Over the past two years the U.K. has adopted some relatively progressive policies to improve the energy efficiency of its housing stock and commercial buildings.
Wales set strict requirements for energy efficiency, water consumption, and use of sustainable materials. Britain’s Climate Change Act, passed into law in November 2008, requires that, beginning in 2016, new residential construction meet net-zero-energy standards. The British government approved plans for four “eco-towns,” and the UK Green Building Council, a government advisory group, suggested this week that the government seriously consider allowing each of Britain’s 7 million homeowners to borrow up to $17,000 for green retrofits and have the loan amount added to the homeowner’s local tax bill.
And now the city of London, which is preparing to play host to the Olympic Games and Paralympics Games in 2012, has taken an additional step to try to offset the inefficiencies of the homes in its 33 boroughs, about 60% of which were built before 1945. Through a $16 million initiative announced last week, the city will provide households with a number of free services, such as changeovers to energy efficient light bulb and light switches. The initiative also will subsidize more-costly, weatherizing improvements – such as the installation of wall and attic insulation – for homeowners able to pay for them, and to make those improvements available for free to low-income homeowners.
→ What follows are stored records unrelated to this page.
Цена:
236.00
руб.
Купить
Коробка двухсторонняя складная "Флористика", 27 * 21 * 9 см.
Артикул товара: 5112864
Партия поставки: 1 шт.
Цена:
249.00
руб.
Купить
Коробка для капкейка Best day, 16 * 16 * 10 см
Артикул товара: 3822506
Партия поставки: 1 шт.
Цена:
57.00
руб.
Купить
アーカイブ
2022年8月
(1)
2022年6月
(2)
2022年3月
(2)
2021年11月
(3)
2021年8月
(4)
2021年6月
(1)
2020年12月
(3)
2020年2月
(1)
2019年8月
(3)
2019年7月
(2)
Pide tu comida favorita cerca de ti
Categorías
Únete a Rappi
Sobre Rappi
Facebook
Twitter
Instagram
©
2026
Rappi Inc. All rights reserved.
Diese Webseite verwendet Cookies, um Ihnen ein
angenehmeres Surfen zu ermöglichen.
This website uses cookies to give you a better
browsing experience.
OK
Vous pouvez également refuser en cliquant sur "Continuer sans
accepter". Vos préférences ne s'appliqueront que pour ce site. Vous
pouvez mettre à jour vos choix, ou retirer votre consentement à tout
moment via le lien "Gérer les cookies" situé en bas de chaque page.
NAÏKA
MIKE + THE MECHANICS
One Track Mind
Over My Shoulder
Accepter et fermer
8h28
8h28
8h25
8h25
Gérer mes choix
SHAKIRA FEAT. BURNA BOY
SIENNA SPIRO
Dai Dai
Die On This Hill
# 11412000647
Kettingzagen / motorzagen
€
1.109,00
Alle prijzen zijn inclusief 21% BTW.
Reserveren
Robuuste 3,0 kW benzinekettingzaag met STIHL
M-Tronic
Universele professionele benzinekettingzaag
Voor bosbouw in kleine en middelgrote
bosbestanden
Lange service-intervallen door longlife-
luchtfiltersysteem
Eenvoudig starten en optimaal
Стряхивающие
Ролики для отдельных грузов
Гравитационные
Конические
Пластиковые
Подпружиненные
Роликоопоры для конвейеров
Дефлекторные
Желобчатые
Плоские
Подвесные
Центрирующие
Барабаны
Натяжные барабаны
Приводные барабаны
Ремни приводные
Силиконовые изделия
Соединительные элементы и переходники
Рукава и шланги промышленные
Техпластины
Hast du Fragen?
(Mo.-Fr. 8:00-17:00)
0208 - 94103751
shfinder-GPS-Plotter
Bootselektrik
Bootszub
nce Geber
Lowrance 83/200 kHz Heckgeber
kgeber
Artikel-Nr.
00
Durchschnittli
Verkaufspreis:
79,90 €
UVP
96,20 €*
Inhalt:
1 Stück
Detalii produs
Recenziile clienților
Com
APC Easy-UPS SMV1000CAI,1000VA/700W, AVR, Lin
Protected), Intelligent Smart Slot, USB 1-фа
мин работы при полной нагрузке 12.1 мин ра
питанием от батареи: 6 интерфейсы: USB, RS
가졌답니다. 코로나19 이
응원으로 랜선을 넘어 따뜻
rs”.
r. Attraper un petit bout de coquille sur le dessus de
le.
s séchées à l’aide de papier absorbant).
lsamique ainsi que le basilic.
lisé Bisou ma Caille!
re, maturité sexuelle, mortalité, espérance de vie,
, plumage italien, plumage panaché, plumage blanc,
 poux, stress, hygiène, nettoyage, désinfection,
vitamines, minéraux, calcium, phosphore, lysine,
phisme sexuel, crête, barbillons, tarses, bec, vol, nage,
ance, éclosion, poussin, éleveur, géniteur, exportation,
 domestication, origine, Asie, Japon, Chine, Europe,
Another tool for emissions control
The London Development Agency, which oversees infrastructure maintenance, employment, and business development for the city, developed the plan. It will administer the initiative in collaboration with London’s mayor, Boris Johnson, and other city agencies.
One key goal of the plan – among the largest of several designed to help Londoners trim energy usage – is to help reduce London’s carbon emissions by 60% by 2025, a target that is in line with the objectives of Britain’s Climate Change Act.
“Climate change is one of the biggest issues facing London’s economy,” the London Development Agency’s chief executive, Sir Peter Rogers, said in a press release announcing the measure. “This new scheme aims to make real cuts in carbon dioxide emissions for a cost-effective rate per ton of saved carbon. We have learned that this is best achieved by targeting particular areas and offering residents easy measures to implement.”